Transient failures such as rate limits (HTTP 429) or temporary server issues (HTTP 5xx) are common when working with LLM APIs. The RetryProvider provides a transparent way to add exponential backoff and retry logic to any LLM provider.
The RetryProvider is a wrapper that implements the same LLMProvider interface. It uses the tenacity library to handle retries with exponential backoff.
- Non-streaming calls: Retried automatically based on the configuration.
- Streaming calls: Bypassed directly to the base provider (not retried).
You can customize the retry behavior using the RetryConfig dataclass.
from ecs_agent.types import RetryConfig
config = RetryConfig(
max_attempts=3, # Default: 3
multiplier=1.0, # Default: 1.0
min_wait=4.0, # Default: 4.0 seconds
max_wait=60.0, # Default: 60.0 seconds
retry_status_codes=(429, 500, 502, 503, 504) # Default
)The RetryProvider will attempt a retry if:
- It receives an
httpx.HTTPStatusErrorwith a status code included inretry_status_codes. - It encounters an
httpx.RequestError(like network timeouts or connection issues).

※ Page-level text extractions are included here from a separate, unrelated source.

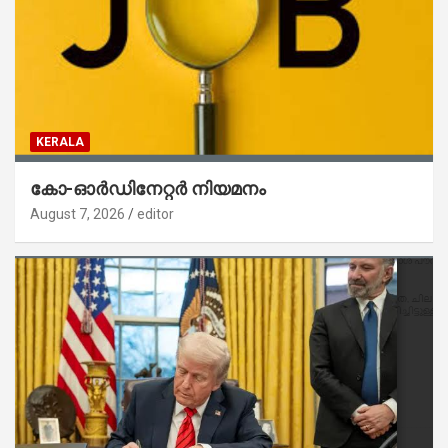
KERALA
കോ-ഓർഡിനേറ്റർ നിയമനം
August 7, 2026
editor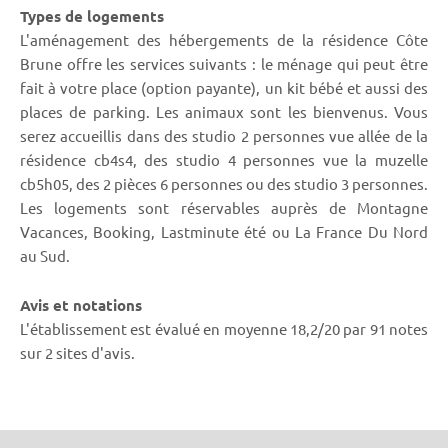
Types de logements
L'aménagement des hébergements de la résidence Côte
Brune offre les services suivants : le ménage qui peut être
fait à votre place (option payante), un kit bébé et aussi des
places de parking. Les animaux sont les bienvenus. Vous
serez accueillis dans des studio 2 personnes vue allée de la
résidence cb4s4, des studio 4 personnes vue la muzelle
cb5h05, des 2 pièces 6 personnes ou des studio 3 personnes.
Les logements sont réservables auprès de Montagne
Vacances, Booking, Lastminute été ou La France Du Nord
au Sud.
Avis et notations
L'établissement est évalué en moyenne 18,2/20 par 91 notes
sur 2 sites d'avis.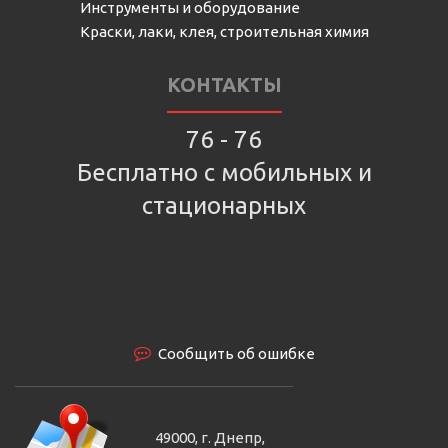
Инструменты и оборудование
Краски, лаки, клея, строительная химия
КОНТАКТЫ
76 - 76
Бесплатно с мобильных и
стационарных
Сообщить об ошибке
49000, г. Днепр,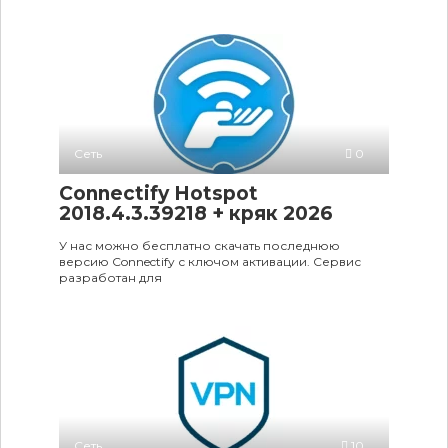
Сеть
0
Connectify Hotspot
2018.4.3.39218 + кряк 2026
У нас можно бесплатно скачать последнюю
версию Connectify с ключом активации. Сервис
разработан для
Сеть
10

Wrap any existing provider (like OpenAIProvider) with RetryProvider.
import asyncio
from ecs_agent.providers import OpenAIProvider
from ecs_agent import RetryProvider
from ecs_agent.types import Message, RetryConfig
async def main():
base_provider = OpenAIProvider(api_key="...", model="qwen3.5-plus")

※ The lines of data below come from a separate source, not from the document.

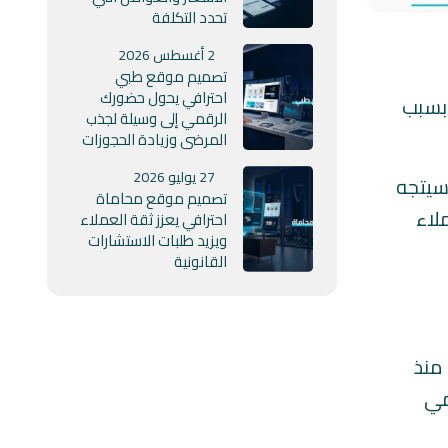
تحدد التكلفة
2 أغسطس 2026
تصميم موقع طبي
احترافي يحول حضورك
بسبب
الرقمي إلى وسيلة لجذب
المرضى وزيادة الحجوزات
27 يوليو 2026
 سيتجه
تصميم موقع محاماة
لاء
احترافي يعزز ثقة العملاء
ويزيد طلبات الاستشارات
القانونية
منذ
مي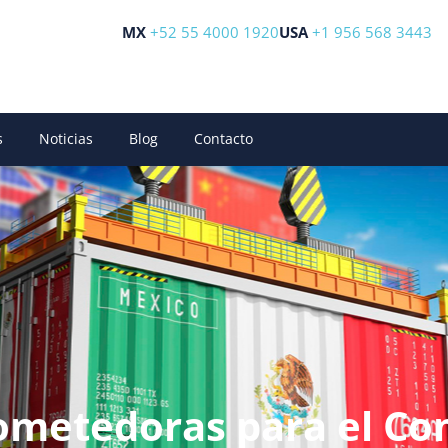
MX
+52 55 4000 1920
USA
+1 956 568 3443
s
Noticias
Blog
Contacto
ometedoras para el Co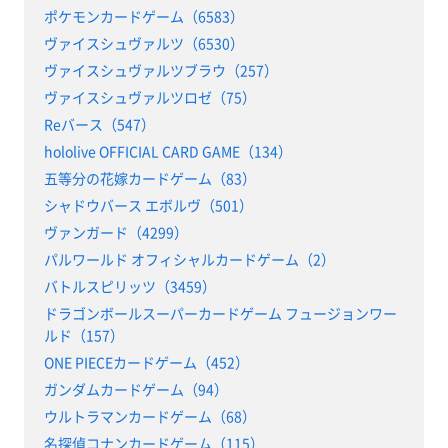
ポケモンカードゲーム（6583）
ヴァイスシュヴァルツ（6530）
ヴァイスシュヴァルツブラウ（257）
ヴァイスシュヴァルツロゼ（75）
Reバース（547）
hololive OFFICIAL CARD GAME（134）
五等分の花嫁カードゲーム（83）
シャドウバース エボルヴ（501）
ヴァンガード（4299）
パルワールド オフィシャルカードゲーム（2）
バトルスピリッツ（3459）
ドラゴンボールスーパーカードゲーム フュージョンワー
ルド（157）
ONE PIECEカードゲーム（452）
ガンダムカードゲーム（94）
ウルトラマンカードゲーム（68）
名探偵コナンカードゲーム（115）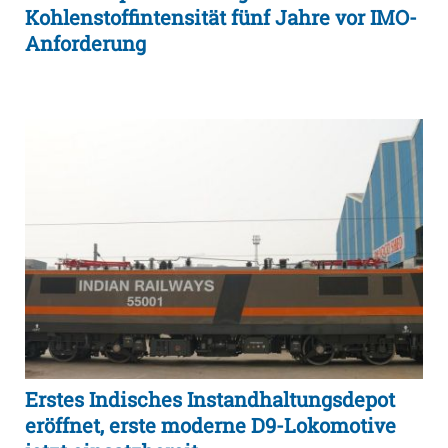
Kohlenstoffintensität fünf Jahre vor IMO-
Anforderung
Erstes Indisches Instandhaltungsdepot
eröffnet, erste moderne D9-Lokomotive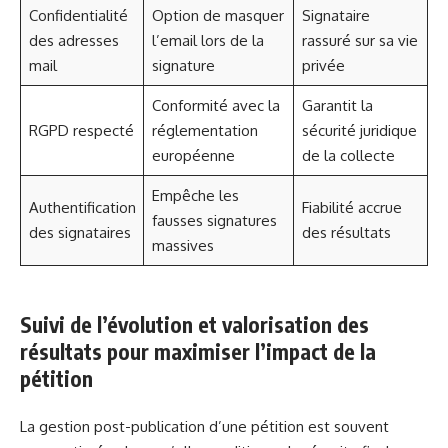
Confidentialité
Option de masquer
Signataire
des adresses
l’email lors de la
rassuré sur sa vie
mail
signature
privée
Conformité avec la
Garantit la
RGPD respecté
réglementation
sécurité juridique
européenne
de la collecte
Empêche les
Authentification
Fiabilité accrue
fausses signatures
des signataires
des résultats
massives
Suivi de l’évolution et valorisation des
résultats pour maximiser l’impact de la
pétition
La gestion post-publication d’une pétition est souvent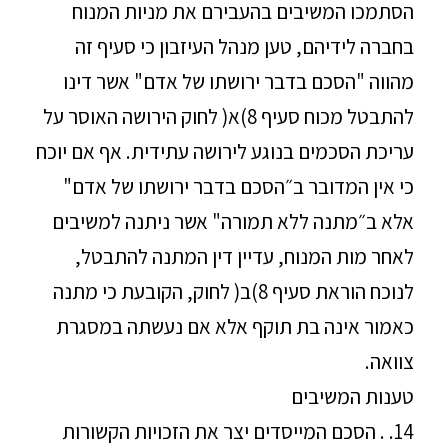
הסתמכו המשיבים בהעבירם את מניות המנוח
בחברה לידיהם, טען מנהל העיזבון כי סעיף זה
מהווה "הסכם בדבר ירושתו של אדם" אשר דינו
להתבטל מכוח סעיף 8)א( לחוק הירושה האוסר על
עריכת הסכמים בנוגע לירושה עתידית. אף אם יוכח
כי אין המדובר ב״הסכם בדבר ירושתו של אדם"
אלא ב״מתנה ללא תמורה" אשר ניתנה למשיבים
לאחר מות המנוח, עדיין דין המתנה להתבטל,
לנוכח הוראת סעיף 8)ב( לחוק, הקובעת כי מתנה
כאמור אינה בת תוקף אלא אם נעשתה במסגרת
צוואה.
טענות המשיבים
14. . הסכם המייסדים יצר את הזכויות הקשורות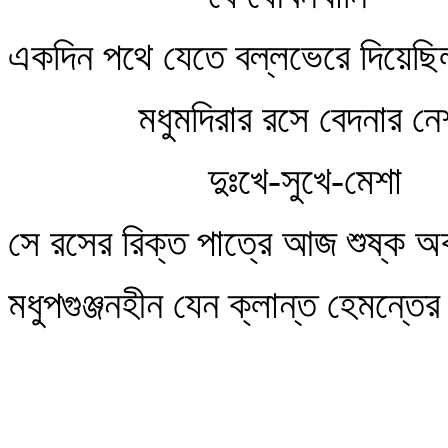
একদিন পথে যেতে বল্লভেরে দিয়েছ
মধুমদিরার রসে বেদনার নে
দুঃখে-সুখে-মেশা
সে রসের রিক্ত পাত্রে আজ শুষ্ক অ
মধুপগুঞ্জনহীন যেন ক্লান্ত হেমন্তে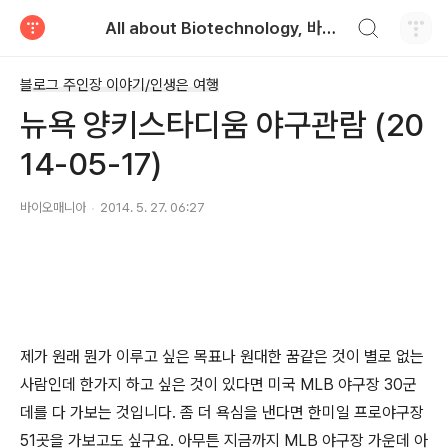
검색하기
All about Biotechnology, 바이오텍의 모든 것
티스토리
블로그 주인장 이야기/인생은 여행
뉴욕 양키스타디움 야구관람 (20
14-05-17)
바이오매니아
2014. 5. 27. 06:27
제가 원래 뭔가 이루고 싶은 목표나 원대한 꿈같은 것이 별로 없는
사람인데 한가지 하고 싶은 것이 있다면 미국 MLB 야구장 30군
데를 다 가보는 것입니다. 좀 더 욕심을 낸다면 한미일 프로야구장
51곳을 가보고도 싶구요. 아무튼 지금까지 MLB 야구장 가운데 아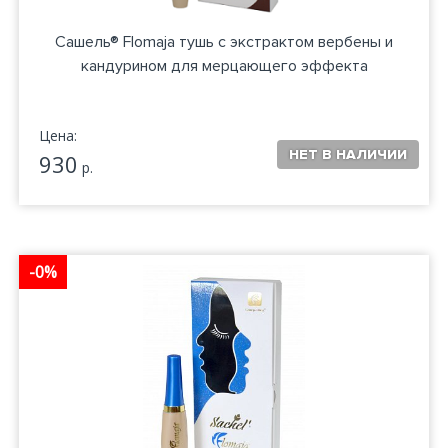
Сашель® Flomaja тушь с экстрактом вербены и
кандурином для мерцающего эффекта
Цена:
930
р.
-0%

# Customize retry logic to be more aggressive
retry_config = RetryConfig(max_attempts=5, multiplier=2.0)
# Wrap the provider
provider = RetryProvider(base_provider, retry_config=retry_config)
messages = [Message(role="user", content="What is the capital of France?")]

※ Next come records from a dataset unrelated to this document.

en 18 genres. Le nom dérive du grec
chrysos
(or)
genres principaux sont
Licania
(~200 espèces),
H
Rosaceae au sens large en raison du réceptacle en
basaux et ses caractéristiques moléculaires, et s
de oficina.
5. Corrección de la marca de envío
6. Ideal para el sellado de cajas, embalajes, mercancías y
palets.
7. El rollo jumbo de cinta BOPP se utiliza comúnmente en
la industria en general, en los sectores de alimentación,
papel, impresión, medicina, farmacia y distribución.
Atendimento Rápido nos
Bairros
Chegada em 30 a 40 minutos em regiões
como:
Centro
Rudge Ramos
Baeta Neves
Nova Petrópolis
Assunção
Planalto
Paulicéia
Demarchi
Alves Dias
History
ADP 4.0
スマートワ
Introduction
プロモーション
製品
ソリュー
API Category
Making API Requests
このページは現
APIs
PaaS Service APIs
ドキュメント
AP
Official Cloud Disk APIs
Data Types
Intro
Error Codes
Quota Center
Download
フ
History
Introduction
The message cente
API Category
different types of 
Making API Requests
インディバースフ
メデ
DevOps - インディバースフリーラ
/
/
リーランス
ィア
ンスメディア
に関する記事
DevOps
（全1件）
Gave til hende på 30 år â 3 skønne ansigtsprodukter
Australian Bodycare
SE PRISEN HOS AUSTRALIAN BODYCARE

# This call will automatically retry up to 5 times on transient errors
result = await provider.complete(messages)
print(result.message.content)
if __name__ == "__main__":
asyncio.run(main())When a retry occurs, it is logged at the WARNING level. The log entries include structured fields to help you monitor API reliability:
attempt: The current attempt number.error: The error message or status code that triggered the retry.wait_seconds: The amount of time the system will wait before the next attempt.
- Streaming: As mentioned, streaming calls are NOT retried. If a stream fails, you must handle the error in your application logic.
- Permanent Errors: Errors that are not considered transient (e.g., HTTP 400 Bad Request, 401 Unauthorized, 403 Forbidden) are NOT retried and will raise immediately.